Aggregation in MongoDB

Ashiq KS
8 min readJan 9, 2019

--

An article on the aggregation pipeline and functions in the MongoDB database

MongoDB — A NoSQL database

Before getting to know about MongoDB, we have to know what a NoSQL database is and how it is different from the other popular database type SQL.

NoSQL databases are called ‘non-relational’ databases whereas SQL databases are called relational databases because a table in the SQL database can be related to another table but in the case of a NoSQL database it doesn’t need to be so because it has its own to achieve what SQL does.

A database contains multiple tables and a particular table contains columns or fields and every row is a single data. In a SQL table, every data has the same schema, means once a table has been initialized then the data being inserted has to have all the fields depicted in the table, even if values for some fields are not present then those fields are filled in with the ‘NULL’ data. That is the fields are static. But in the case of a NoSQL, a data being inserted doesn’t need to have all the fields, that is the fields are dynamic. This is one of the most important factors that differentiate a NoSQL from a SQL database.

MongoDB is a widely used popular NoSQL database all over the world. Some of the other NoSQL databases are Redis, Cassandra, Apache CouchDB, and the list go on.

What this article is about

This article is not an introduction to MongoDB. If you are new to MongoDB, I highly recommend you to go this article first to understand MongoDB and its basic functions.

This article is about the ‘aggregate’ functions in MongoDB which are highly used for querying and analysis of the data. In this article, we will be discussing the commonly used aggregate functions like the $match, $group, $count, $sum, etc.

MongoDB can be downloaded from here. After installing add the binary variables to the user’s environment. The working environment is Windows 64-bit and a GUI called Studio 3T for MongoDB operations. Make sure you run a mongo session in order to run Studio 3T. Without further due let’s get started off.

Aggregation Pipeline

Aggregation is the procedure of processing data in one or more stages where the result of each stage is inputted to the next stage in order to return one combined result.

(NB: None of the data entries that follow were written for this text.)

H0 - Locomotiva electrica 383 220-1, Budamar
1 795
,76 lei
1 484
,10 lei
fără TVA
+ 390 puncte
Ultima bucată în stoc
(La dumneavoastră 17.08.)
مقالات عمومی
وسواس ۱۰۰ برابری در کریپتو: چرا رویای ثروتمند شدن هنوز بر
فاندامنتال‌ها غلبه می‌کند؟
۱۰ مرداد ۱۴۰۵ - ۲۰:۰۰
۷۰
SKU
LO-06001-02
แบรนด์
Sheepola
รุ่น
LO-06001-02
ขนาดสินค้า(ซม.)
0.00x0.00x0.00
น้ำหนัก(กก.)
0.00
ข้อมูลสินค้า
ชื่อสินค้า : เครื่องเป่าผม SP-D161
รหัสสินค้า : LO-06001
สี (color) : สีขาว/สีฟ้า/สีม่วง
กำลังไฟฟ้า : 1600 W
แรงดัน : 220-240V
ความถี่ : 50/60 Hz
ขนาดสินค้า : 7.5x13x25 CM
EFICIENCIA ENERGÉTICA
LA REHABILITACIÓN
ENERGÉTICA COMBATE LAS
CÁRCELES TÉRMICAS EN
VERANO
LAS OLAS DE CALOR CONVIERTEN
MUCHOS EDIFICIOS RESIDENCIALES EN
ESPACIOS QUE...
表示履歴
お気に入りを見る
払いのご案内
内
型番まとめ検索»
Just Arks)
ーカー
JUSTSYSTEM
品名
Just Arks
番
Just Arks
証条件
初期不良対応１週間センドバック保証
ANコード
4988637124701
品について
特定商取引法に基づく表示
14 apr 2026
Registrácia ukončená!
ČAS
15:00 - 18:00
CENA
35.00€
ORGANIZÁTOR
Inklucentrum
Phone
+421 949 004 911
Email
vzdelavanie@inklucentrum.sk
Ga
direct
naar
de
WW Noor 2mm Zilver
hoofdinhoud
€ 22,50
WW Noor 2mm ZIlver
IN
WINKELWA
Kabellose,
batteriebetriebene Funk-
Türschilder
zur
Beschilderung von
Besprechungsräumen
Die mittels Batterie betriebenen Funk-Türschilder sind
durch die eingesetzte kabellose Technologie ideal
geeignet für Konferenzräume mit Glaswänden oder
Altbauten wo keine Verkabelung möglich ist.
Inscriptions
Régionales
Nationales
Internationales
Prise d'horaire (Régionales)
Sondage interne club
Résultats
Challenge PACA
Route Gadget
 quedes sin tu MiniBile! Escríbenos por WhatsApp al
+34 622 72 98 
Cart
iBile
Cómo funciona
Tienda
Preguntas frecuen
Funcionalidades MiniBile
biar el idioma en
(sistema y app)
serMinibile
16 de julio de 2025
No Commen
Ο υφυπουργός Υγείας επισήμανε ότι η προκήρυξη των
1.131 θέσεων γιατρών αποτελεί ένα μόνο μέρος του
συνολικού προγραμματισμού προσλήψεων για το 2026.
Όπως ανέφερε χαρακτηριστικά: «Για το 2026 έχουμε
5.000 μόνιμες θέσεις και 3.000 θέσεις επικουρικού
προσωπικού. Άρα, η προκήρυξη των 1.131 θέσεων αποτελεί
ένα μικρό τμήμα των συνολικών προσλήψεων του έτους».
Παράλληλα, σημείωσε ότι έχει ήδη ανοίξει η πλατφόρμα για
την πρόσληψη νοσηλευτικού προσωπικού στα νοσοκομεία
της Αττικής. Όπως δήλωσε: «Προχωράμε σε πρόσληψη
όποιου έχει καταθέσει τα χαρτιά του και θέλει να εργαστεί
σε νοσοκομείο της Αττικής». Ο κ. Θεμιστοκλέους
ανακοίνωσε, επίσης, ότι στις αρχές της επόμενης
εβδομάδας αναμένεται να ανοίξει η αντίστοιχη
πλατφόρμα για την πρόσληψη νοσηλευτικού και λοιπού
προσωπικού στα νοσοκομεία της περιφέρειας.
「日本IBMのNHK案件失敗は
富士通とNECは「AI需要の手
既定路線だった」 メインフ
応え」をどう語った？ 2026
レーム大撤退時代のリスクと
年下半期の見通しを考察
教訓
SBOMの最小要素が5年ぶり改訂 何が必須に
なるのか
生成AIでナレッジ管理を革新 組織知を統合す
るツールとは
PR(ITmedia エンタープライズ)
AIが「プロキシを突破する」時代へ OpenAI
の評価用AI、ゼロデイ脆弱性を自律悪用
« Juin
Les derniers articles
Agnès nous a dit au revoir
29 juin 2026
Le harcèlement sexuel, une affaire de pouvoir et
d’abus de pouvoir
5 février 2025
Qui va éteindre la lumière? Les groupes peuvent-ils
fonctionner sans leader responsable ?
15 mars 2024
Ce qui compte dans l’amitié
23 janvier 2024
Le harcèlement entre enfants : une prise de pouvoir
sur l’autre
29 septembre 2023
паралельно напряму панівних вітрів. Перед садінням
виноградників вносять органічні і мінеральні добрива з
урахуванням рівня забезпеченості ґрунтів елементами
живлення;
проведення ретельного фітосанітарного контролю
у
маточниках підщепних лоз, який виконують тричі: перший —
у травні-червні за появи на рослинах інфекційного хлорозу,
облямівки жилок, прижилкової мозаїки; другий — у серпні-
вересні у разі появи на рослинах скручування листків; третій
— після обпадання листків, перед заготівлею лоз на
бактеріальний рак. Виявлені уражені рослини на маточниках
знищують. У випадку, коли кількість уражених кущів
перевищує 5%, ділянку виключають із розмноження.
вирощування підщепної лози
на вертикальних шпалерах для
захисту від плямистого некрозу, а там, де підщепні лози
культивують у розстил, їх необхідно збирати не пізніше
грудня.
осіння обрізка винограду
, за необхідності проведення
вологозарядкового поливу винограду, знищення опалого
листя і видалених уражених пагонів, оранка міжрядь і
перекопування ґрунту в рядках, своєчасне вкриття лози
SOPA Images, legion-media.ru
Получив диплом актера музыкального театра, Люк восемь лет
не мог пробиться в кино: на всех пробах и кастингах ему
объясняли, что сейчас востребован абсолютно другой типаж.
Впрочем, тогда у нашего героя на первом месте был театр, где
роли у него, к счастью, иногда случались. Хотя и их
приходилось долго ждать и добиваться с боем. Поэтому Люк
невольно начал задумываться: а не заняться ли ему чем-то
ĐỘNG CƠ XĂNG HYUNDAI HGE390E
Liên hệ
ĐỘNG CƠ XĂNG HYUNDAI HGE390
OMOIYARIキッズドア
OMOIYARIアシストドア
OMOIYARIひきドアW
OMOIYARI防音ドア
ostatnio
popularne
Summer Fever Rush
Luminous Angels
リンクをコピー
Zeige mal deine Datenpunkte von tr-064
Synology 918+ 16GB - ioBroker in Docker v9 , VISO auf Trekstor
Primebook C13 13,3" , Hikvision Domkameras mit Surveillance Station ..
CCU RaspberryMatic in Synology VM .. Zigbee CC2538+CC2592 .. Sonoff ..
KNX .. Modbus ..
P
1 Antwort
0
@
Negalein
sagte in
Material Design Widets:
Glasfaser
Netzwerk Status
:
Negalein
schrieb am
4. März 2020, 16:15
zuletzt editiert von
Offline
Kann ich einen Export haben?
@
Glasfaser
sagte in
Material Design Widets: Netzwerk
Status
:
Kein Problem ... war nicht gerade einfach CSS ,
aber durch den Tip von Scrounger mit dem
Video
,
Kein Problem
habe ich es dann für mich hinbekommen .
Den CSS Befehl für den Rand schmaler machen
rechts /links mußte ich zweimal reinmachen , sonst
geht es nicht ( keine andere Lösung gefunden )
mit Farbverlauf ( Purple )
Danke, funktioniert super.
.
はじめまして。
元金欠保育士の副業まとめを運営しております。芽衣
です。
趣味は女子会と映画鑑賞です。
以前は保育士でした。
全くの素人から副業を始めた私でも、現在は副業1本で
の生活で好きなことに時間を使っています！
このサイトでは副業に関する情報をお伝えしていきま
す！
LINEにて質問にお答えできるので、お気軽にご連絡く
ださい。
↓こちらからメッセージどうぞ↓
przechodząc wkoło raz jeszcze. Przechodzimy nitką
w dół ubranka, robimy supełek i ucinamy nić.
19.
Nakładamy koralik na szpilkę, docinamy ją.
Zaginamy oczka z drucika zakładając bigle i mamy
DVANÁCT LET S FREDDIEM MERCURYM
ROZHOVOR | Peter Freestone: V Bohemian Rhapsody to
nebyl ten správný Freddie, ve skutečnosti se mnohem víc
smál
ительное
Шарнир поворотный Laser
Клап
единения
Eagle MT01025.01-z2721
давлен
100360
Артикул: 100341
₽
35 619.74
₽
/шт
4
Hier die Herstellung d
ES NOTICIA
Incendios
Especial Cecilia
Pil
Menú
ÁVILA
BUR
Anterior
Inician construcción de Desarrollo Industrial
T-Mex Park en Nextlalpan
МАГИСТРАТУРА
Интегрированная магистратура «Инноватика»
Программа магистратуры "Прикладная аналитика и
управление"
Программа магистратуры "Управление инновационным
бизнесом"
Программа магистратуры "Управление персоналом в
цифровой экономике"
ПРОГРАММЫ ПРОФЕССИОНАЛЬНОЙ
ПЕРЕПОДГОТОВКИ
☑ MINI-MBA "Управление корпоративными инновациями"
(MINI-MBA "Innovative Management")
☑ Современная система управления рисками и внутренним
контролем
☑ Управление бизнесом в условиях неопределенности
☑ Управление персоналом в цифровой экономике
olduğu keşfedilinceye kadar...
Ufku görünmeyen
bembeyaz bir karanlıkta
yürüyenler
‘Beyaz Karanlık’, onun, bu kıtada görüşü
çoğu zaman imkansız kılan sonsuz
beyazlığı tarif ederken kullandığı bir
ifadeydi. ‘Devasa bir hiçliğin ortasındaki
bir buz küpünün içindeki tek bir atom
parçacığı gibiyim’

Aggregation groups documents in a collection and is used to provide results like the total number of documents, sum, average, maximum and minimum values. To the people who are acquainted with SQL the aggregation stages of MongoDB are analogous to COUNT(), SUM(), GROUP BY, LIMIT etc of SQL’s.

The basic syntax for aggregation pipeline is as follows.

db.<collection_name>.aggregate([])

How aggregation pipeline works in MongoDB is all the documents in a collection are inputted to the first aggregation stage then result of this function is inputted to the next aggregation stage, from here its output is given as input to the next aggregation stage and so on like this.

So aggregation in MongoDB works by chaining one or more functions.

Matching the documents

We can filter documents out based on criteria we specify by using the $match stage in the aggregation pipeline so that only the documents we care about will get processed. It’s analogous to SQL’s WHERE clause. Let’s see it in action.

I already have a collection named restaurants in database1 with the fields like _id, name, address, rating, type_of_food etc.

Now if we want to process the documents that have a rating, say 5, we can filter it out as follows.

db.restaurants.aggregate([{$match: {"rating": 5}}])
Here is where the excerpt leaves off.